*TO DO*
Only one stretch of the data below should be repeated: the lines from the line containing "เพลงฉลองวัด 18 มี.ค. 2017" through the line containing "601 Преглеждания", inclusive, exactly as they are.

(Extracted page text data)
==================================================
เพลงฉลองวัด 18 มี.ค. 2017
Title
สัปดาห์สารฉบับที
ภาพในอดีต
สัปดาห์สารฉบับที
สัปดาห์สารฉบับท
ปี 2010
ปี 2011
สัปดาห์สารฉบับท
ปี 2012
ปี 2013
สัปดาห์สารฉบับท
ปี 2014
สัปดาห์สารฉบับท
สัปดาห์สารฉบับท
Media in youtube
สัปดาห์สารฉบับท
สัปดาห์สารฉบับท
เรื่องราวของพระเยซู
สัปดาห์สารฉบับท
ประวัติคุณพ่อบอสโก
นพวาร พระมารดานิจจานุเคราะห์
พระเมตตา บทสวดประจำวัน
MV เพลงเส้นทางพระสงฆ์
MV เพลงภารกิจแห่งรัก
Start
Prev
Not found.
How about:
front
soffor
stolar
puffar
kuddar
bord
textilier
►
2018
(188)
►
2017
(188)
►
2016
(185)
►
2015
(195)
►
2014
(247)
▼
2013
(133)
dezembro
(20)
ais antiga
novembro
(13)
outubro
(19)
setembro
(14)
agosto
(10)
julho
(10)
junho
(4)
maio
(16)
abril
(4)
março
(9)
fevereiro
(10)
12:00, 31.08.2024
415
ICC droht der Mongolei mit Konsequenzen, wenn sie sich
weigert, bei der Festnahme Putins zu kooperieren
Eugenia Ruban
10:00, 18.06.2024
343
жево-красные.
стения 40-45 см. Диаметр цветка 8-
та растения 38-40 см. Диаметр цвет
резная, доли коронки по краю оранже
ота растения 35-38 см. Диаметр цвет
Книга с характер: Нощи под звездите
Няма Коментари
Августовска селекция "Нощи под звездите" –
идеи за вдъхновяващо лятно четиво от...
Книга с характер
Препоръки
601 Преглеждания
==================================================
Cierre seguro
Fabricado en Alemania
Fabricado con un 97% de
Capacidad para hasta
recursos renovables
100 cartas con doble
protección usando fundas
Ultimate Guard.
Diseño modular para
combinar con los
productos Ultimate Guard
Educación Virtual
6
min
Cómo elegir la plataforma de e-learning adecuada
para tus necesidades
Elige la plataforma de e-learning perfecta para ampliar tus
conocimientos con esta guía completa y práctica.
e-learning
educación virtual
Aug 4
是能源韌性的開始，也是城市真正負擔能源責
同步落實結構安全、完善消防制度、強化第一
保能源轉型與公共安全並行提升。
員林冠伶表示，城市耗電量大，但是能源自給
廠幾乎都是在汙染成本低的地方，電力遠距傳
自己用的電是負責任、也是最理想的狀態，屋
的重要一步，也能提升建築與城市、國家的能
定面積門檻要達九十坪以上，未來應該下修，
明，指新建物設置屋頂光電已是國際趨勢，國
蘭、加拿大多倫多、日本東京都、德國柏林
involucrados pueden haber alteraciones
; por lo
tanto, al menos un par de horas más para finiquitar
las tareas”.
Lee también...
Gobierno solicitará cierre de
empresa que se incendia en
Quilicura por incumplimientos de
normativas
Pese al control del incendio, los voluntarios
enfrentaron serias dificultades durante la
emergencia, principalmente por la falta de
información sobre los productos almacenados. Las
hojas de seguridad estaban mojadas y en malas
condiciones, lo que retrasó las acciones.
==================================================
*EXERCISE OUTPUT*
เพลงฉลองวัด 18 มี.ค. 2017
Title
สัปดาห์สารฉบับที
ภาพในอดีต
สัปดาห์สารฉบับที
สัปดาห์สารฉบับท
ปี 2010
ปี 2011
สัปดาห์สารฉบับท
ปี 2012
ปี 2013
สัปดาห์สารฉบับท
ปี 2014
สัปดาห์สารฉบับท
สัปดาห์สารฉบับท
Media in youtube
สัปดาห์สารฉบับท
สัปดาห์สารฉบับท
เรื่องราวของพระเยซู
สัปดาห์สารฉบับท
ประวัติคุณพ่อบอสโก
นพวาร พระมารดานิจจานุเคราะห์
พระเมตตา บทสวดประจำวัน
MV เพลงเส้นทางพระสงฆ์
MV เพลงภารกิจแห่งรัก
Start
Prev
Not found.
How about:
front
soffor
stolar
puffar
kuddar
bord
textilier
►
2018
(188)
►
2017
(188)
►
2016
(185)
►
2015
(195)
►
2014
(247)
▼
2013
(133)
dezembro
(20)
ais antiga
novembro
(13)
outubro
(19)
setembro
(14)
agosto
(10)
julho
(10)
junho
(4)
maio
(16)
abril
(4)
março
(9)
fevereiro
(10)
12:00, 31.08.2024
415
ICC droht der Mongolei mit Konsequenzen, wenn sie sich
weigert, bei der Festnahme Putins zu kooperieren
Eugenia Ruban
10:00, 18.06.2024
343
жево-красные.
стения 40-45 см. Диаметр цветка 8-
та растения 38-40 см. Диаметр цвет
резная, доли коронки по краю оранже
ота растения 35-38 см. Диаметр цвет
Книга с характер: Нощи под звездите
Няма Коментари
Августовска селекция "Нощи под звездите" –
идеи за вдъхновяващо лятно четиво от...
Книга с характер
Препоръки
601 Преглеждания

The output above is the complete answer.